After the war, Earth became a ghetto planet and Mars a luxury. Andys, or androids, were made for Mars residents. But once in a while, andys will turn rouge — escaping and in the process killing their owners. Rouge andys will immigrate to Earth unnoticed, hoping to live out their short lives — 4-5 years — in relative peace. But killing a human violates Mercerism — the official religion of humanity. So, bounty hunters like Rick Deckard “retires” andys. But since andys continue to develop and improve, like Rosen Association’s newest Nexus-6 software, tests like Voight-Kampff are necessary to distinguish humans from andys. The Voight-Kampff specifically measures the timing of empathic responses: the shorter, the more natural it is.
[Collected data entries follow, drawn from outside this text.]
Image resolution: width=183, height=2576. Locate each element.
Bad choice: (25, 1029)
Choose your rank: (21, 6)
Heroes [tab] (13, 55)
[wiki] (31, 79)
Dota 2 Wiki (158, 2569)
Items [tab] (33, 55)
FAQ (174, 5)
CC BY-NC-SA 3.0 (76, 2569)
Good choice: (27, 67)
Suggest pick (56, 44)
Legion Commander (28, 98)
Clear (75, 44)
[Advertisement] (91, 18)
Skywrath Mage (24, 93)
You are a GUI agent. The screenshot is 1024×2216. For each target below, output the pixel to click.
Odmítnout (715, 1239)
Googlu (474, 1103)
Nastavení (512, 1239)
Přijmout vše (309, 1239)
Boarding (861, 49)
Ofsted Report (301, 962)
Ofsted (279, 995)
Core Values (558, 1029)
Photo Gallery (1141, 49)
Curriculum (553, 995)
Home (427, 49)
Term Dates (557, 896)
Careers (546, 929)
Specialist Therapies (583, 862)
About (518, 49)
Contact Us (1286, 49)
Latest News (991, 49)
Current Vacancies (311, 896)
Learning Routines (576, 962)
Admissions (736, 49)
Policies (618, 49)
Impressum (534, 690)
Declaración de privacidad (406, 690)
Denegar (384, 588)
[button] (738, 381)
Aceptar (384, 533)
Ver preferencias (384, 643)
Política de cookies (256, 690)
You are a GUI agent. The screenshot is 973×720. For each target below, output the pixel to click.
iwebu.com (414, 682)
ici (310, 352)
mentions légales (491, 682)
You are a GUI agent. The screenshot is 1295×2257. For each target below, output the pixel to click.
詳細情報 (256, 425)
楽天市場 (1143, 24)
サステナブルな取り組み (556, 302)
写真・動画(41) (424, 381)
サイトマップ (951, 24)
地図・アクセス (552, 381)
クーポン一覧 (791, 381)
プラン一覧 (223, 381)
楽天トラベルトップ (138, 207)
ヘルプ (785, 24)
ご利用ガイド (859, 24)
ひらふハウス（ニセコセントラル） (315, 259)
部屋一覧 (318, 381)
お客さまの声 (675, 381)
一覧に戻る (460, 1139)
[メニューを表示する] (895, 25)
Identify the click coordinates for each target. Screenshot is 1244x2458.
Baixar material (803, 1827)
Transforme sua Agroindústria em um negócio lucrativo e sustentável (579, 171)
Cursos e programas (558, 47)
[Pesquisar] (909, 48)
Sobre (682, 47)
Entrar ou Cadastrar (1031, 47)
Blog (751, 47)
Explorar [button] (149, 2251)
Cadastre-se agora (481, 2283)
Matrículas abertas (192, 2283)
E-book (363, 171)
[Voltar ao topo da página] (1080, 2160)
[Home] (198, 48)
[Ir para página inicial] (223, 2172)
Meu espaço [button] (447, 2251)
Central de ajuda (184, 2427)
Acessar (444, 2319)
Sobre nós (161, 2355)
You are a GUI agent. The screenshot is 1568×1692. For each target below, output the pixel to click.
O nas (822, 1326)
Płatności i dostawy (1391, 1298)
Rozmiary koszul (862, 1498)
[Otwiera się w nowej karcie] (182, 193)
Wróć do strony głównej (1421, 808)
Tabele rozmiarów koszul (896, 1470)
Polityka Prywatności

The test subject will be asked hypothetic scenarios, mostly dealing with animals such as abuse, mutilation, and hunting. In the aftermath of nuclear warfare, species extinction became a horrifying norm, thus animals became highly prized — for instance, a rabbit can cost a couple thousand dollars! No human on earth can bear the thought of mutilating an animal — even cutting the legs off spiders send unnerving chills down one’s spine. Andys can imitate empathetic responses in the face of these hypothetic scenarios, but it is their timing and lack of enough heat that makes them fail the Voight-Kampff test. 

What happens, however, when a bounty hunter empathizes with rouge andys? Are killing near-indistinguishable humans the same thing as killing humans? Even if it is similar, what do bounty hunters lose? 

Personally, I was absorbed and enamored by Do Androids Dream of Electric Sheep? I’ve read Dick’s other iconic work: The Man in the High Castle but was sorely disappointed — now, I’m reconsidering rereading it!